• RECORDS FOR PROCESSING
- - -

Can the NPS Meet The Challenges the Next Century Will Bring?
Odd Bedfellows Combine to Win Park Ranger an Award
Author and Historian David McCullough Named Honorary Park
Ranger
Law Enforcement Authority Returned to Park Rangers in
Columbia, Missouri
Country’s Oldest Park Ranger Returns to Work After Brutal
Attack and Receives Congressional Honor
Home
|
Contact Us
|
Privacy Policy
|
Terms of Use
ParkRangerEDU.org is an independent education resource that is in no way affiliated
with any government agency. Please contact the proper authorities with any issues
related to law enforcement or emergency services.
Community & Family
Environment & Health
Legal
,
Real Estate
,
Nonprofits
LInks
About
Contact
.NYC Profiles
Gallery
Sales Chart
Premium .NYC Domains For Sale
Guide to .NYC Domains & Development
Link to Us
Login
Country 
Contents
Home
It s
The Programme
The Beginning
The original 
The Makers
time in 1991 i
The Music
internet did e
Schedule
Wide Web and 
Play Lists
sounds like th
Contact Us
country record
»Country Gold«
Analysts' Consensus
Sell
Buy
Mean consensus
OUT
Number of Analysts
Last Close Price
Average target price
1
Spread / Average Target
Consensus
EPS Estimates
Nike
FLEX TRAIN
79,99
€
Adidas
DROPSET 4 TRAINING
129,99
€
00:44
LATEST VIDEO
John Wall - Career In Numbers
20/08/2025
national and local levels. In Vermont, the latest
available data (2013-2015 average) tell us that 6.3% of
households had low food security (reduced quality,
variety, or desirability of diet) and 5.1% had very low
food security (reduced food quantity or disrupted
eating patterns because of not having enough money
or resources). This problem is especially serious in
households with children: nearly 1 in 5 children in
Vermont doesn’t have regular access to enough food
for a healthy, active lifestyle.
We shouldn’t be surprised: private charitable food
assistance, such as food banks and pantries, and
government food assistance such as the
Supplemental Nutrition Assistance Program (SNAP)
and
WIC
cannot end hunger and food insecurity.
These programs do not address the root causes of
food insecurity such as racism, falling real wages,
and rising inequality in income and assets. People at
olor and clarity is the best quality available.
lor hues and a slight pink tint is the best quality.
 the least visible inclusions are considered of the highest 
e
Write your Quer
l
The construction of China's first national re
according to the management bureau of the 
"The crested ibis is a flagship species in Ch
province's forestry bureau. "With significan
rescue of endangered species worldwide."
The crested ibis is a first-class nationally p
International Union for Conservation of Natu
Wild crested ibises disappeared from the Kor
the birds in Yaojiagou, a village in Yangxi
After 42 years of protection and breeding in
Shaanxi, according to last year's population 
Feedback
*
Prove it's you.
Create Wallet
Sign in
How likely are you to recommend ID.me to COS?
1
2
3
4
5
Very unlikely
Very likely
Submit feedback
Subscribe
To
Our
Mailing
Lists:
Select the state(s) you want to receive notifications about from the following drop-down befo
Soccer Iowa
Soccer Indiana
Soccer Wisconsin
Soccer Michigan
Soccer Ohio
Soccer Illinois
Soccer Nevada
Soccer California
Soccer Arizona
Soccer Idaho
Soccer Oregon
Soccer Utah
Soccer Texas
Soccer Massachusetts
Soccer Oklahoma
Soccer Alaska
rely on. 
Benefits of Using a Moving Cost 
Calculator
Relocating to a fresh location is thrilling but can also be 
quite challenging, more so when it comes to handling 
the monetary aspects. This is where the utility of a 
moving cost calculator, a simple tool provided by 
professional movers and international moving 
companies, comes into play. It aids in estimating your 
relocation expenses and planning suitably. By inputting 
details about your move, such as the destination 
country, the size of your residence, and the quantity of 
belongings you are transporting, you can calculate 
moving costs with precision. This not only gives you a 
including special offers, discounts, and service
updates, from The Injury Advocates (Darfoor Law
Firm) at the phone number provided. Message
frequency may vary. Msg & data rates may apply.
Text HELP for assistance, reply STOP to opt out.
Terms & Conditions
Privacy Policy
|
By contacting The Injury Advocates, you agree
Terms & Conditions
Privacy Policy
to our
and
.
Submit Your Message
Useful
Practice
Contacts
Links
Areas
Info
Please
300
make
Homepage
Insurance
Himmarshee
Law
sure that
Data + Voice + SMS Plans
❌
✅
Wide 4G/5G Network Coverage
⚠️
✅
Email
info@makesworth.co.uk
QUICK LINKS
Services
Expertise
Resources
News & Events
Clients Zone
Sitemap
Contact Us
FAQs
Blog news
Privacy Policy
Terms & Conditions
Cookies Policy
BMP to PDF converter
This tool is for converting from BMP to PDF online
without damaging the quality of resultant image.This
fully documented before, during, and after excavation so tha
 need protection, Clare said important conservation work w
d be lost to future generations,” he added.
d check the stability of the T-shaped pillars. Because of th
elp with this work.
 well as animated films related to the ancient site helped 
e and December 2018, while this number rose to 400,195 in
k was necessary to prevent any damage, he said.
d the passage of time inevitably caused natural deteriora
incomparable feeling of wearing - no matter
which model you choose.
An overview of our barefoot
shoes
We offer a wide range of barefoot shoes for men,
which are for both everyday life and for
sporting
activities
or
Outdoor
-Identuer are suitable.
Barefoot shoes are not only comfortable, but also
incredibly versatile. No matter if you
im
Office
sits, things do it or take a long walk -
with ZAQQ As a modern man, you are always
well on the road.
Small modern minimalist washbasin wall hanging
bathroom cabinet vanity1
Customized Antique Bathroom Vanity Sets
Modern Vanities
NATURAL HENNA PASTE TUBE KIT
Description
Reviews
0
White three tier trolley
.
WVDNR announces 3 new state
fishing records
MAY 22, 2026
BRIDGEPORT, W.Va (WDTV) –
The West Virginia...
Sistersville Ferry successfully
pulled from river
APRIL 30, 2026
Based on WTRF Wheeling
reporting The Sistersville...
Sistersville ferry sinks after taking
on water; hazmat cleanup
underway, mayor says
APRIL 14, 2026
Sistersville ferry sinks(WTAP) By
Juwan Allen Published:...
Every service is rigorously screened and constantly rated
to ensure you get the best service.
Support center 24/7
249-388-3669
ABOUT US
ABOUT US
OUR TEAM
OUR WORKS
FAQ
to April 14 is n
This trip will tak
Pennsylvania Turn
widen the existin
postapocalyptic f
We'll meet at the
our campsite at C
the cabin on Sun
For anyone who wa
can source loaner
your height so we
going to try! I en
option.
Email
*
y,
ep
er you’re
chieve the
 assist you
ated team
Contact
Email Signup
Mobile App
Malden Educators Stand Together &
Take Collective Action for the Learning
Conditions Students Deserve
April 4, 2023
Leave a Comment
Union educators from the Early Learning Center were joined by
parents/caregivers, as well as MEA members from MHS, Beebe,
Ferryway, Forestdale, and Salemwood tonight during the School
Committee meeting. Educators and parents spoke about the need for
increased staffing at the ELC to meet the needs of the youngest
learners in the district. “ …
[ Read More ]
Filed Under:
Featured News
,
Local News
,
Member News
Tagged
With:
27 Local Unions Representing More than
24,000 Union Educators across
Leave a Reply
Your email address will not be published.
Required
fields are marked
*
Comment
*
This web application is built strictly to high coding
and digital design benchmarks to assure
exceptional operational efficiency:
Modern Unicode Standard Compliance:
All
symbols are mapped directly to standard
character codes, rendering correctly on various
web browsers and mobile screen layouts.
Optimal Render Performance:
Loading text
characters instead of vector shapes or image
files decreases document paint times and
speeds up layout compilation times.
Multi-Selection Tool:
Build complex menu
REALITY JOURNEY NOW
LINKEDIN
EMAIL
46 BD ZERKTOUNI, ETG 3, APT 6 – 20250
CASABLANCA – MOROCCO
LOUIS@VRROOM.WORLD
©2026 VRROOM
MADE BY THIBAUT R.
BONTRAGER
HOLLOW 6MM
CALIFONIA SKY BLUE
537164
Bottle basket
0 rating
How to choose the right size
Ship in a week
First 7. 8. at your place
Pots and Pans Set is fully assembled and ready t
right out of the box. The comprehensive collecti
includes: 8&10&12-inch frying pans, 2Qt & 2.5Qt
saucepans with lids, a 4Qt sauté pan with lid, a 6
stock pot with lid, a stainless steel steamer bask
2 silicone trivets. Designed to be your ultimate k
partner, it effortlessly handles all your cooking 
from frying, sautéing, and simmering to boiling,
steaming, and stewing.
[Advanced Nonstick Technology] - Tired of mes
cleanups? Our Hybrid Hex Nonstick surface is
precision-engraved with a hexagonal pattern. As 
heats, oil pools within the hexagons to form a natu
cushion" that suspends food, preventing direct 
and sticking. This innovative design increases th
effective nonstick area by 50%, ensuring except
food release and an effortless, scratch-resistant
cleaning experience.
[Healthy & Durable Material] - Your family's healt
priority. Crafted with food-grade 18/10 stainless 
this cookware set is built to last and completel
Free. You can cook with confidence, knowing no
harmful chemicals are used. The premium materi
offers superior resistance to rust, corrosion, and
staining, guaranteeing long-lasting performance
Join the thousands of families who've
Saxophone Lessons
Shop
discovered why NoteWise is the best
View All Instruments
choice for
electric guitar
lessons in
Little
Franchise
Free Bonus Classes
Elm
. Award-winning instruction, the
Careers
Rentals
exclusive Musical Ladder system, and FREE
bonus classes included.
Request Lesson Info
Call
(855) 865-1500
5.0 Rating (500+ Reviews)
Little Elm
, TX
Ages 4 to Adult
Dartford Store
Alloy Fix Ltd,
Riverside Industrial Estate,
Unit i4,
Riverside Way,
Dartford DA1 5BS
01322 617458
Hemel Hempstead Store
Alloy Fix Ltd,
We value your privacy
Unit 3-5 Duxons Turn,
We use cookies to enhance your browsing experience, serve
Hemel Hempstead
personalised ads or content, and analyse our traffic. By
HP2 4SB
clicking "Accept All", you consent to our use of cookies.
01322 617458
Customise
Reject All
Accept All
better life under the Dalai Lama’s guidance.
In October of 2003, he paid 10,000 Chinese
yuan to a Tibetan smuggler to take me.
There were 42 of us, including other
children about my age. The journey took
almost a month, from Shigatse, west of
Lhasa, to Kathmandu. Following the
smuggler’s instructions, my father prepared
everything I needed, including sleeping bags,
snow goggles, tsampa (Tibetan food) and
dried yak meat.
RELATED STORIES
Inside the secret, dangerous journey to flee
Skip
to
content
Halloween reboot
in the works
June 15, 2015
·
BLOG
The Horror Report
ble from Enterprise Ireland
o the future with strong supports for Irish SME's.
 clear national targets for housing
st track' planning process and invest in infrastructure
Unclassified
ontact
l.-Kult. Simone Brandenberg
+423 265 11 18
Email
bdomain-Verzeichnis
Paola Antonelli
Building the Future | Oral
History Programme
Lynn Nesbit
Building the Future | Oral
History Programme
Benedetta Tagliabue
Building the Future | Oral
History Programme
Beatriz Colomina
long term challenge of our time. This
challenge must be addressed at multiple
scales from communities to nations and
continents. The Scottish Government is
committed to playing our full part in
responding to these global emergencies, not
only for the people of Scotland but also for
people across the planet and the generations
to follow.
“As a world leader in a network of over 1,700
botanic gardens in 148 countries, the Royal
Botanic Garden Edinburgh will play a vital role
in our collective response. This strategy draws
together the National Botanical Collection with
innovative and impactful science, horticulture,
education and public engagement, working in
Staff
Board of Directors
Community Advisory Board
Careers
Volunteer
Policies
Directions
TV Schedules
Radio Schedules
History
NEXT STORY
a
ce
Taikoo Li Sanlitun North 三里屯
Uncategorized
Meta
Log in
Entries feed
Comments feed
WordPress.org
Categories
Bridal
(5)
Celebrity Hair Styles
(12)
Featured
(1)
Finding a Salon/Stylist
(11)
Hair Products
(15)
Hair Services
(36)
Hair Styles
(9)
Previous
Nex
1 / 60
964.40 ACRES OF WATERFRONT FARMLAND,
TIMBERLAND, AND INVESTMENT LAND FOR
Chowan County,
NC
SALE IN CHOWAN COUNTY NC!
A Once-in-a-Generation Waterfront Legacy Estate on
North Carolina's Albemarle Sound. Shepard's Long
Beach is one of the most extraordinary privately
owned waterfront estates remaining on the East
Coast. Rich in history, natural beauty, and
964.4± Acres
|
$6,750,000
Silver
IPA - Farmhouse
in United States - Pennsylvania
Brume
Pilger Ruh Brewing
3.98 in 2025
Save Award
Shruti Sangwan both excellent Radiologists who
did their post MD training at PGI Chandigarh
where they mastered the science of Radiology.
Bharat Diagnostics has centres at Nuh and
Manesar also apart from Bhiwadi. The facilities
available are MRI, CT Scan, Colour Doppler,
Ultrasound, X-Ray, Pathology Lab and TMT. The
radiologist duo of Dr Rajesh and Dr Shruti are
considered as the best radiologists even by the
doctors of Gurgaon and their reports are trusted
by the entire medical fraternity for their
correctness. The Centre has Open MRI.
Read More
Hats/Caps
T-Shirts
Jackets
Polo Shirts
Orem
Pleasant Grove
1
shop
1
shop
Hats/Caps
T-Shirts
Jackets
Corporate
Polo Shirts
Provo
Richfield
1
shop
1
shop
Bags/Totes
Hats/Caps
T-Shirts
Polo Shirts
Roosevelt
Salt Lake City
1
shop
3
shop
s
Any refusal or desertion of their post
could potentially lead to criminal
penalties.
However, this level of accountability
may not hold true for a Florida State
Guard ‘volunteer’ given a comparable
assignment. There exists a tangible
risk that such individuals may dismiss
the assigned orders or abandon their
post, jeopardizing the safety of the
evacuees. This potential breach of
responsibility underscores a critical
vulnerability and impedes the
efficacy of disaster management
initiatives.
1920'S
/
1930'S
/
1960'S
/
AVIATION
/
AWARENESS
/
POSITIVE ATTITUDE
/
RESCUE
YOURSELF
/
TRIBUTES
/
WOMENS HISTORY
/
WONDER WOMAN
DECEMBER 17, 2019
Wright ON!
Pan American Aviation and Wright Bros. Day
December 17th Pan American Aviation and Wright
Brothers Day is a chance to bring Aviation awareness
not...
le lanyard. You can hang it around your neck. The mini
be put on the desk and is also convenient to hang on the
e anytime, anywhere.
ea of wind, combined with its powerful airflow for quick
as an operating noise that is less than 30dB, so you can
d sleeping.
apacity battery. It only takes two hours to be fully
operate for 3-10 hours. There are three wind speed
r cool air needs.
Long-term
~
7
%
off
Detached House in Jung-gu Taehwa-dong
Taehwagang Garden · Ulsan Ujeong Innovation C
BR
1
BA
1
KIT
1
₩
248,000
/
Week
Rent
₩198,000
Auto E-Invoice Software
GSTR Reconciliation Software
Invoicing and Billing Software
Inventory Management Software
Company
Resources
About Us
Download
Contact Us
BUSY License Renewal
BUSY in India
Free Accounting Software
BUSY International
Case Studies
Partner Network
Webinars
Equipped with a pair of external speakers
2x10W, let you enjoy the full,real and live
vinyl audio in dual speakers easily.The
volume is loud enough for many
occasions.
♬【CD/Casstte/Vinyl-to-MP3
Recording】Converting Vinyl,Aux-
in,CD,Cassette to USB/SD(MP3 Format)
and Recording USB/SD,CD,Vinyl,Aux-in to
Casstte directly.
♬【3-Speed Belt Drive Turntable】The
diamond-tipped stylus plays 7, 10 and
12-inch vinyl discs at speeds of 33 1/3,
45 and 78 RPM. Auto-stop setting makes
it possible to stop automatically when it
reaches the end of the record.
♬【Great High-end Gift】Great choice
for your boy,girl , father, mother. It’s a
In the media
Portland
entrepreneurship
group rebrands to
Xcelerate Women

- - -

• TASK DESCRIPTION
The expected output is every line from the material above where "were" can be found.

• SOLUTION TO THIS PROBLEM
Union educators from the Early Learning Center were joined by
There were 42 of us, including other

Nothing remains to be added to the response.